= James F. Couch Jr. =

American judge (c. 1918–1990)

James F. Couch Jr. (c. 1918 – March 4, 1990) was a justice of the Maryland Court of Appeals from 1982 to 1987.

==Early life, education, and military service==
Born in Des Moines, Iowa, Couch attended Western High School in Maryland, and received his undergraduate degree from George Washington University, and a law degree from American University's Washington College of Law, 1941. He served in the United States Army in World War II. After the war, Couch entered private practice, in which he "did mainly civil work" until he became a judge.

==Judicial service==
In 1971, Couch was appointed to the county Prince George's County district court. The following year, Couch was elevated to the Circuit Court encompassing Prince George's County and Southern Maryland, where he served until 1977. He then served on Maryland's Court of Special Appeals from 1977 to 1982, during which time, Couch chaired the state's Judicial Ethics Committee, resigning from that position upon his elevation to the state supreme court.

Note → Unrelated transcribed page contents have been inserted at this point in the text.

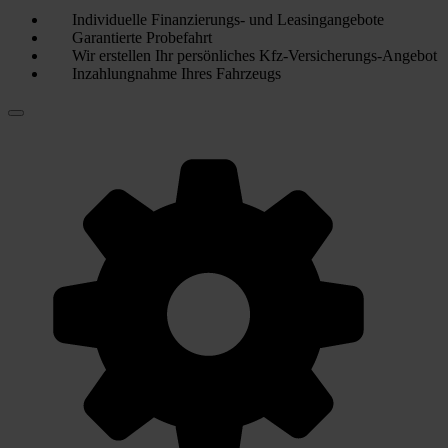
Individuelle Finanzierungs- und Leasingangebote
Garantierte Probefahrt
Wir erstellen Ihr persönliches Kfz-Versicherungs-Angebot
Inzahlungnahme Ihres Fahrzeugs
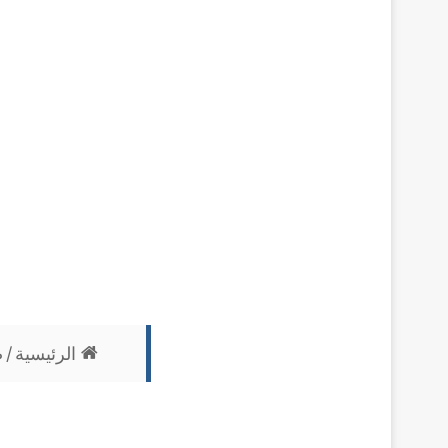
الرئيسية
/
ص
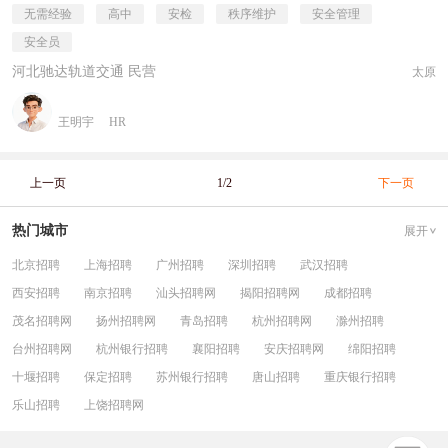
无需经验
高中
安检
秩序维护
安全管理
安全员
河北驰达轨道交通 民营
太原
王明宇
HR
上一页
1/2
下一页
热门城市
展开
北京招聘
上海招聘
广州招聘
深圳招聘
武汉招聘
西安招聘
南京招聘
汕头招聘网
揭阳招聘网
成都招聘
茂名招聘网
扬州招聘网
青岛招聘
杭州招聘网
滁州招聘
台州招聘网
杭州银行招聘
襄阳招聘
安庆招聘网
绵阳招聘
十堰招聘
保定招聘
苏州银行招聘
唐山招聘
重庆银行招聘
乐山招聘
上饶招聘网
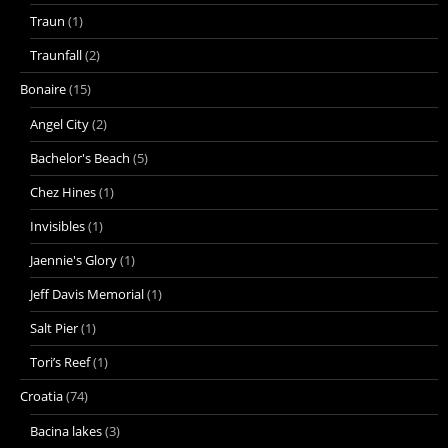
Traun
(1)
Traunfall
(2)
Bonaire
(15)
Angel City
(2)
Bachelor's Beach
(5)
Chez Hines
(1)
Invisibles
(1)
Jaennie's Glory
(1)
Jeff Davis Memorial
(1)
Salt Pier
(1)
Tori’s Reef
(1)
Croatia
(74)
Bacina lakes
(3)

On February 17, 1982, he was appointed by Governor Harry Hughes to serve on the Court of Appeals, remaining until his retirement in 1987. At the time of his appointment in 1982, it was reported that he had "not shown any definite political or social policy in his decisions", but had a reputation "as a moderate conservative".

At the time of his death he was the "only judge to have served at all four levels of Maryland's courts".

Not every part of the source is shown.